This blog post is very special and dear to me because it involves one of my most favorite things: pastries. I decided one weekend when I had nothing else to do that I was going to go around to cafés and bakeries around Sevilla to try/retry some delicious treats for science and for my blog. I want to share with everyone the beauty of the pastry here in Sevilla, and give some addresses for anyone who’s thinking about visiting Sevilla, but doesn’t really know where to go to fix that hankering for chocolate or just stop and relax with a café con leche. In fact, I think every city should have this kind of list! When I go to a city I’m always wondering where the best pastries are. Sevilla edition is right here, people. Sit back, relax, and enjoy the food porn.
Colette —San Eloy, 13
First mention is this lovely cafe called Colette. I’m not sure if it’s a chain or not, but I have spotted another one across town. Either way, it has delicious French pastries, and they give you the perfect amount of tea.
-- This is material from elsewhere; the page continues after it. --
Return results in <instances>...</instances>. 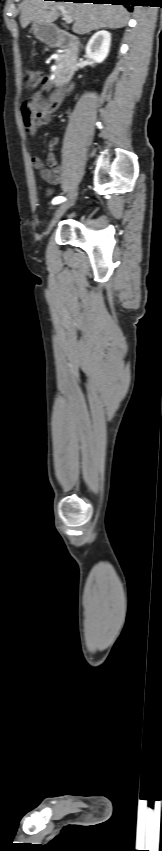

One qualm I have with cafes in Sevilla is the tiny amount of tea they give you. They have these itty bitty cups filled up halfway with water. No. That’s not even a cup of tea. That’s a sample. But here not only is it about one mug full of tea, but also yummy loose leaf instead of the Lipton baggie equivalent. Fair (late) warning: I am a tea snob and am very specific (although not too picky) with my tea.
Pan y Piu–Calle cabeza del rey don Pedro,esquina calle Aguilas
This here is a fan favorite among CIEE students, 1. because it’s nice and close by and 2. because it’s run by two very attractive French men. Who speak better Spanish than me (who doesn’t speak better Spanish than me?). They have freshly squeezed orange juice, and the widest array of pastries, sweets, breads, pizzas… anything you can put in an oven, they have it. It’s the perfect stop between classes, the perfect lunch, the perfect any time snack. I always try something different when I’m in there and I’m bound and determined to try all the sweets before I go. This is a problem for my wallet and my weight, but definitely no problem for my will power.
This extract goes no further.